#### Your task
Gather every line of the entries that includes the word "TWOJE".

#### Available records

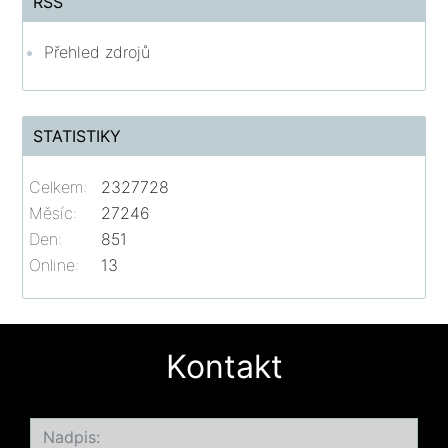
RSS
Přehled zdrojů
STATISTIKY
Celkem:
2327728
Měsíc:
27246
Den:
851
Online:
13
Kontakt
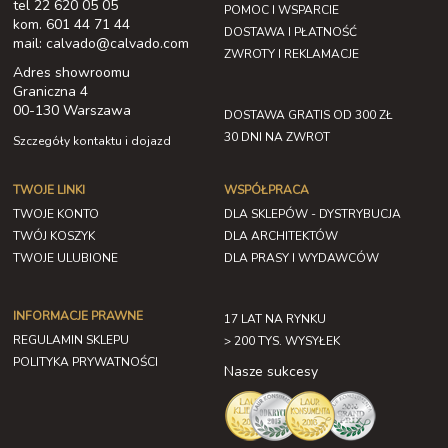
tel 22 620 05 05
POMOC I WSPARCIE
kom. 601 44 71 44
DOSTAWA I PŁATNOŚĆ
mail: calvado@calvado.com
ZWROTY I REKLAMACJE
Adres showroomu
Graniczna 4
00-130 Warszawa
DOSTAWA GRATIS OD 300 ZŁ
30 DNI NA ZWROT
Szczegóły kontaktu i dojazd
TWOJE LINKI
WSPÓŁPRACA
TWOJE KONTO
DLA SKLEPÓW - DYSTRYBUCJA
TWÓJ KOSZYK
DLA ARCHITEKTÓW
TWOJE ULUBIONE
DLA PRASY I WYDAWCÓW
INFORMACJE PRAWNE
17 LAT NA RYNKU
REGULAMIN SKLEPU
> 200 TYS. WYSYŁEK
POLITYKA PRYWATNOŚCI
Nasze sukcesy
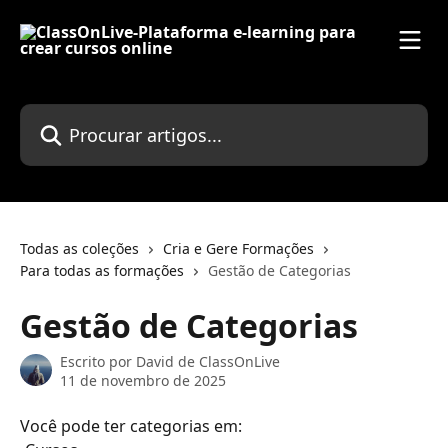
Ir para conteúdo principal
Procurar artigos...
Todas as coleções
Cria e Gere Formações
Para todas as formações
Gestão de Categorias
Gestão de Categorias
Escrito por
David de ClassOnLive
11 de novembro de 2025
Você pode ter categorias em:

--

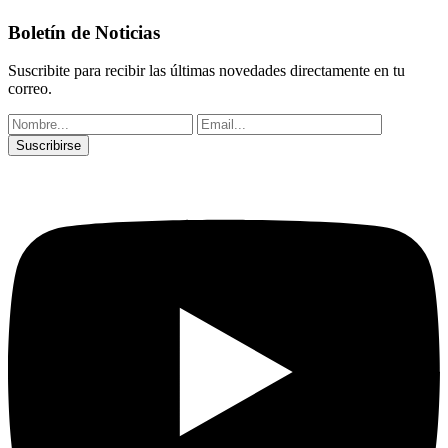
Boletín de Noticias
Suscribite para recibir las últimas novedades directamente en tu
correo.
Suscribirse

#### Output below
TWOJE LINKI
TWOJE KONTO
TWOJE ULUBIONE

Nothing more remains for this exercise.